Y es que la tradición literaria latinoamericana, vista desde este lado del Atlántico, causa admiración y, en ocasiones, perplejidad. Los últimos cuarenta o cincuenta años han sido ejemplo de una creación trascendente porque, pasado el tiempo, dejará memoria de una generación y de una época que no tardará en calificarse de siglo de oro literario. Esa generación, dispar y multigenérica pero en general brillante, no ha trabajado en balde ni sólo como excepción: en América, aún hoy, se está escribiendo mucho y bien, incluso cuando los maestros acabaron su labor por imperativo de la biología o por envejecimiento o cansancio. Se escribe bien porque se vive entre ideas y sorpresas, algo que se empieza a echar de menos en la vieja Europa.

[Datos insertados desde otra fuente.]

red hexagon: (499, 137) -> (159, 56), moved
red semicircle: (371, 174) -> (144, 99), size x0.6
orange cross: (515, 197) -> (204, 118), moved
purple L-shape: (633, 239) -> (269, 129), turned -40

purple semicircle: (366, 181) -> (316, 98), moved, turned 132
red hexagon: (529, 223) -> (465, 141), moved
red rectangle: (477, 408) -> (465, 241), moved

No llegamos a saber muy bien por qué sucede así. En estos días de preeminencia de lo audiovisual, cuando pareciera que todo lo que no entrase por ojos y oídos no puede ser viable culturalmente, de pronto nos encontramos con que nos sorprende una literatura finlandesa, o australiana, o surafricana, o rumana. Las buenas letras surgen de donde menos se espera. En cambio, de América Latina siempre la esperamos; y casi nunca nos defrauda. A mis alumnos de taller literario les hago ver cómo están escribiendo los jóvenes del Perú, de Uruguay o de México para que observen la riqueza del lenguaje, la seriedad formal, la capacidad de reflexión, incluso sobre lo nimio. Y, sobre todo, la imaginación, el inmenso caudal de ideas que fluye con la exhuberancia de los territorios de selva. Porque el lenguaje en España se está perdiendo (un reciente estudio de la Universidad Complutense entre alumnos de dieciocho a veintidós años concluye que la media de uso de voces de estos jóvenes es de ochocientas palabras, más un número corto y variable de términos dependiendo de la disciplina que estudian; ello en un universo de más de medio millón de voces, como tiene el idioma español). Y si ello es así con el lenguaje, con la imaginación aún es más desolador el panorama.

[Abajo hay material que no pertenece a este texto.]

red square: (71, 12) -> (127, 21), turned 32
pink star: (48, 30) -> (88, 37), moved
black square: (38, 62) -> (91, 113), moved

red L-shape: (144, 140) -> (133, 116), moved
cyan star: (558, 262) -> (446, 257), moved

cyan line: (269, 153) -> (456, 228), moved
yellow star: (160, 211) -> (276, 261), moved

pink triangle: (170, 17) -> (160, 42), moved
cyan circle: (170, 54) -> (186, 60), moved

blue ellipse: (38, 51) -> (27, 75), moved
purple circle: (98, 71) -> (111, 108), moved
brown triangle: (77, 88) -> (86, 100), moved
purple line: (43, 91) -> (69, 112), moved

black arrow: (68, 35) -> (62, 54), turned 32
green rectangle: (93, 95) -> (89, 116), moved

Es por ello que aumenta la admiración que se siente por la riqueza de los escritores sudamericanos. Y Venezuela es, también, una gran selva de nuevas y buenas ideas, como puede fácilmente comprobarse en el caso del escritor Edgar Borges. En los relatos que siguen sorprenden las buenas ideas literarias que se acunan entre sus palabras, entre sus párrafos y también en sus espacios en blanco. Es como el cielo durante la noche, o las lagunas que salpican nuestra memoria: es mucho más lo que sugieren que lo que muestran.
Estas ideas fraguan unas veces; otras no. Pero todas insinúan una historia que invita a la reflexión. Y qué, si no, es a lo que puede aspirar la literatura.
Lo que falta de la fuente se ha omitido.